When the going gets tough, my parents like to rely on Max Testa. He was my dad's team doc back in the 7-Eleven day and he works now for BMC. So in a flash, I was on I-80 and on the road to Utah to see Max. Through his current Team BMC hook-ups, we managed to get in with Dr. Scott Major (another BMC doc who happens to be an ear nose and throat specialist or ENT in Ogden) . Dr. Major was willing to see me right after he finished his BMC duties at Tour of Missouri. He's a cyclist himself and likes working with cyclists, this was a big plus for me.

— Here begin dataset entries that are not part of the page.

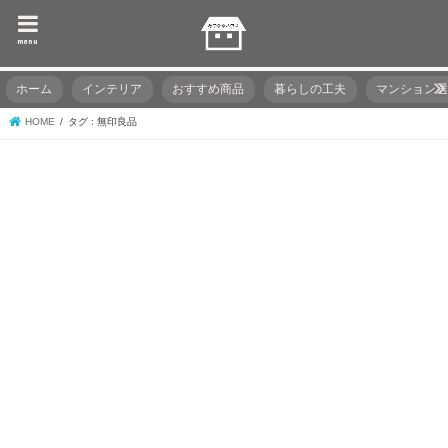
menu
ホーム
インテリア
おすすめ商品
暮らしの工夫
マンション
HOME
タグ : 無印良品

Finally emerging from that deep whole in the middle of September, I drove back from Utah minus that golf-ball size adenoid -- with a very sore throat and a lot of ibuprofen in my system. I achieved my goals in '09 early but I also lost weeks, if not months to illness and injury. It is time for me to recover and look forward - not back. I still had one more goal and that was to go to Track Nationals. I knew I would not be on form, but I wanted to be there to contest. Trek-Livestrong won the Team Pursuit, I won the Pursuit and the Points Race.
But all of that happened under the new cloud looming over my future. Out of the blue – like a bolt of lightening - came the news that the UCI track commission voted to eliminate the Olympic endurance track events, including the Madison, the Points race and the Pursuit. Their reasoning is gender equity (all but the Madison feature women's events) and marketing (ie, make it sexier). What? They've effectively made track cycling a sprinter's domain and excluded the great road riders – like Mark Cavendish – from performing on the Olympic Oval.
The pursuit is the purist of the pure in terms of time trials in cycling. No gears to change, no brakes to hit, just you and the lap counter. The new crop of upcoming riders includes guys who have all ridden fast enough to have medaled in Beijing. I was looking forward and I had made a road map to get me to London 2012. I had sponsors, USA Cycling and my team boss Lance Armstrong backing me in my mission. And now - what? The track was a stepping stone for me to the road – but I was enjoying the purity and the simplicity and it gave me opportunities very early in my pro career.
I'm hoping for divine intervention to keep my event in the Games and to honour those who have gone before me. Wiggins, Boardman, Hegg. I wanted to be added to that list. The International Olympic Committee will convene in December to decide the fate of endurance track cycling. I hope the fates are on the side of purity over show and power over beauty. But if not, I'll refocus and rebound. If nothing else, I've learned a lot about rebounds this year.